_Work instructions:_ Your answer should be every line from the records that contains "stil".
::::::
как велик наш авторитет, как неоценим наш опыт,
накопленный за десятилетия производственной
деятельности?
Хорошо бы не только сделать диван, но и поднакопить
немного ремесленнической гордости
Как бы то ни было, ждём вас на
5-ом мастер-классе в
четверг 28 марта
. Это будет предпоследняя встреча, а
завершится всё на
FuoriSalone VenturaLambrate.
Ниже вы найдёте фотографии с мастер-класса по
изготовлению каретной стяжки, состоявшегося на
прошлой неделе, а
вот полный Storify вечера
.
::::::
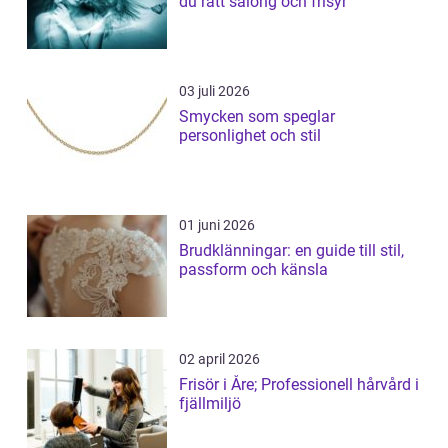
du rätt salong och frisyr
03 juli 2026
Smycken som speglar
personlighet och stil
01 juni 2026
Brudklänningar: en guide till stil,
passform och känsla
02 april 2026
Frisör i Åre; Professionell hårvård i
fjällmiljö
::::::
_Your response:_
personlighet och stil
Brudklänningar: en guide till stil,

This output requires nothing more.